# [Records for this exercise]
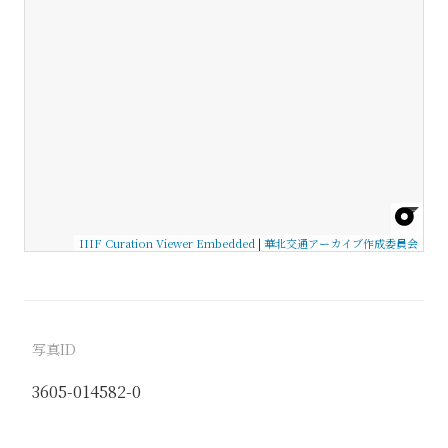
IIIF Curation Viewer Embedded
|
華北交通アーカイブ作成委員会
写真ID
3605-014582-0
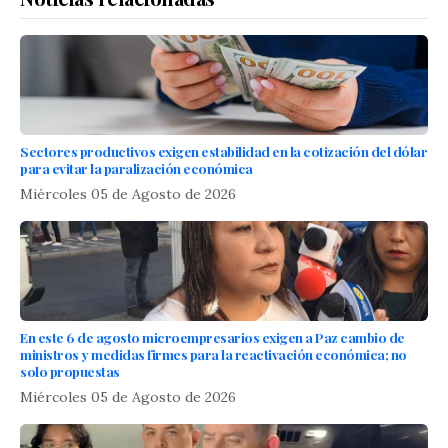
Sectores productivos exigen estabilidad en la cotización del dólar
para evitar la paralización económica
Miércoles 05 de Agosto de 2026
En este 6 de agosto microempresarios exigen a Paz cambio de
ministros y medidas firmes para la reactivación económica; no
solo propuestas
Miércoles 05 de Agosto de 2026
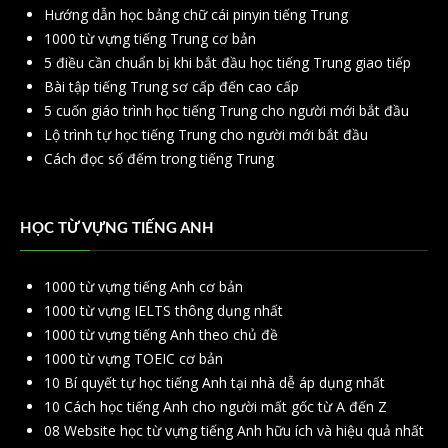
Hướng dẫn học bảng chữ cái pinyin tiếng Trung
1000 từ vựng tiếng Trung cơ bản
5 điều cần chuẩn bị khi bắt đầu học tiếng Trung giao tiếp
Bài tập tiếng Trung sơ cấp đến cao cấp
5 cuốn giáo trình học tiếng Trung cho người mới bắt đầu
Lộ trình tự học tiếng Trung cho người mới bắt đầu
Cách đọc số đếm trong tiếng Trung
HỌC TỪ VỰNG TIẾNG ANH
1000 từ vựng tiếng Anh cơ bản
1000 từ vựng IELTS thông dụng nhất
1000 từ vựng tiếng Anh theo chủ đề
1000 từ vựng TOEIC cơ bản
10 Bí quyết tự học tiếng Anh tại nhà dễ áp dụng nhất
10 Cách học tiếng Anh cho người mất gốc từ A đến Z
08 Website học từ vựng tiếng Anh hữu ích và hiệu quả nhất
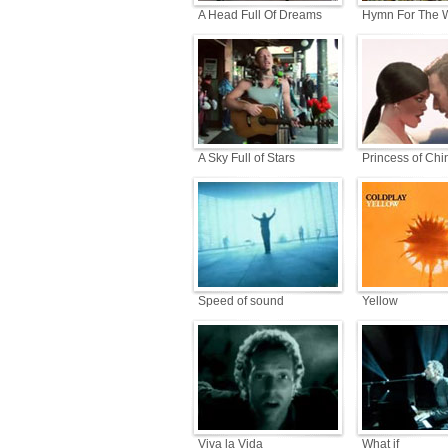
A Head Full Of Dreams
Hymn For The 
A Sky Full of Stars
Princess of Chi
Speed of sound
Yellow
Viva la Vida
What if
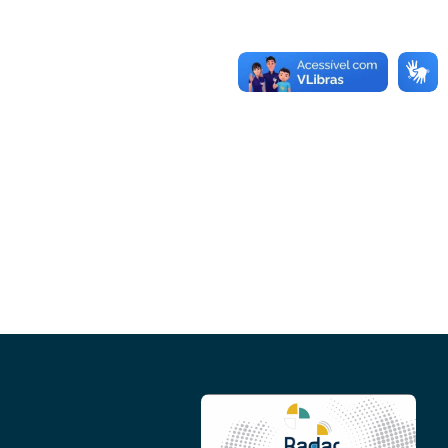
Conheça as demais linhas de crédito da
GoiásFomento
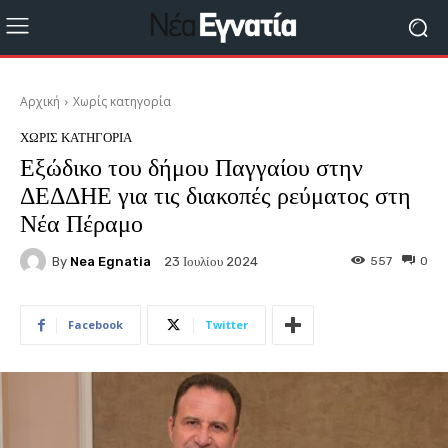
Αρχική
Χωρίς κατηγορία
ΧΩΡΊΣ ΚΑΤΗΓΟΡΊΑ
Εξώδικο του δήμου Παγγαίου στην
ΔΕΔΔΗΕ για τις διακοπές ρεύματος στη
Νέα Πέραμο
By
Nea Egnatia
557
0
23 Ιουλίου 2024
Facebook
Twitter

# [Prompt]
Filter the entries and copy each line with "Cách".

# [Solution to this problem]
Cách đọc số đếm trong tiếng Trung
10 Cách học tiếng Anh cho người mất gốc từ A đến Z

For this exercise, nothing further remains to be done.